Two Stettler facilities are part of the provincial changes in health care planned for 2013, Alberta Health Services announced Friday.
A new Stettler seniors’ home, Points West Living, is set to open in July, said Kerry Bales, the senior vice-president for the AHS central zone.
That 104-bed facility will house 88 assisted-living units.
In the current picture, Alberta Health Services operates 89 long-term-care units at the Stettler Health Care Centre.
Bales said that when the 88 new units open, there would be a surplus of vacant beds, so 39 spaces at the health-care centre would be decommissioned.
The anticipated complement for Stettler would be 88 continuing-care units at Points West and 50 long-term spaces at the health-care centre.
“For the Stettler community, that is a net gain of 49 continuing-care spaces,” Bales said.
He said there would be transition from a staff perspective, and that Alberta Health has been working with the unions and local staff to ease the changes.
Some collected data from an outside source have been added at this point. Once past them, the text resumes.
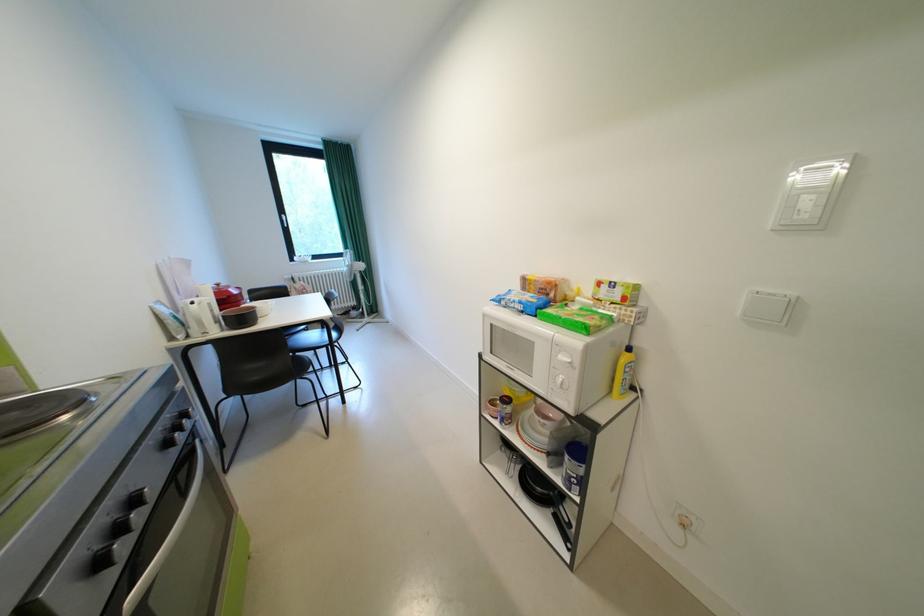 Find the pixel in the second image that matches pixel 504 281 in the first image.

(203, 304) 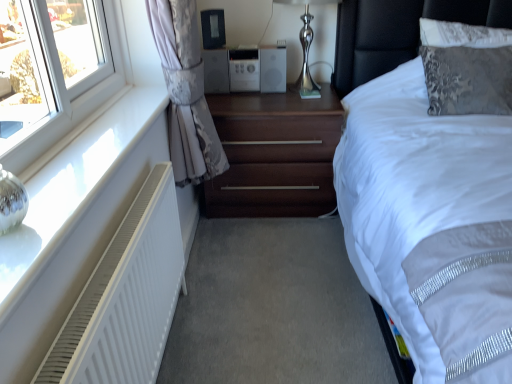 Image resolution: width=512 pixels, height=384 pixels. In order to click on free point below silky gray curtain at left (from a real-world perspective) in this screenshot , I will do `click(209, 257)`. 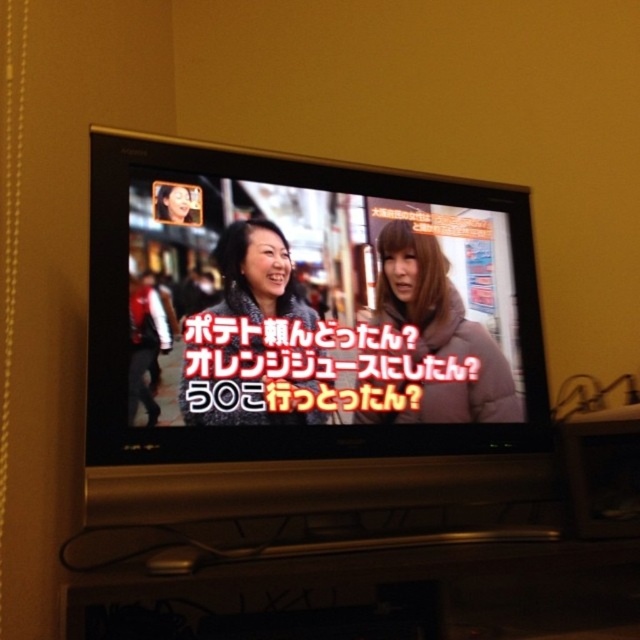 You are standing in a living room and want to place a new painting on the wall. The painting is 0.5 meters wide and you want it to be centered exactly where the matte black television at center is currently mounted. Can the painting fit in that space?

The matte black television at center is located at point (305, 308), so the painting can be centered there as long as there is enough space. However, the exact dimensions of the wall and the television are needed to confirm if the 0.5 meter wide painting will fit without overlapping other objects.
“Points West will have to hire — there will be some changes in staffing — but overall, it will involve a net gain,” Bales said from his Red Deer office.
“It will be a better overall employment situation for Stettler.”
Of the 88 supportive-living units, two are specialized suites for bariatric residents, 38 units will supply enhanced levels of care for dementia patients, and the remaining 48 units are classified as designated supportive living spaces.
Designated supportive living is a community-based living option that provides 24-hour care onsite professional and personal-care support services to individuals with high-care needs, AHS reported in its latest announcement.
Onsite professional health services are provided by licensed practical nurses (LPNs) and health-care aides.
They’re supported by other health-care professionals, including registered nurses (RNs), case managers and other consultative services through Alberta Health Services’ home-care program.
The enhanced supportive-living spaces for people with moderate to severe dementia or cognitive impairment will receive the same services as in a supportive living setting, but benefit from “a structured, secure environment,” Bales said.
People in that category “have a high risk of wandering or unpredictable behaviours that do not allow them to be safely accommodated in a general setting.”
Bales said the registered nursing care can be accessed during the normal hours of the Alberta Health Services home-care program, or on-call 24 hours a day, seven days a week.
Points West Living is a 104-bed facility, which in addition to the 88 supportive-living units also offers independent living designed for couples or families.
“We are pretty excited about the project,” Bales said.
“It is a significant and helpful investment for the community.”
Bales said Alberta Health Services is planning a process to meet with the residents and their families to access their needs. Placements will be based “on the best place where patient needs will be met.”
People with significantly higher medical needs would be more suited to the long-term care facility, while those with lesser medical needs would be a match for the continuing-care facility, he said.
“Couples with varying health care requirements won’t have to be separated from each other now. They can live in the same facility when it offers more than one level of care, as well as the independent-living option.
“People quite enjoy the supportive-living model, because it is much like a home environment, as opposed to a hospital-based look.
“It’s a positive change. I think people will be happy with it.”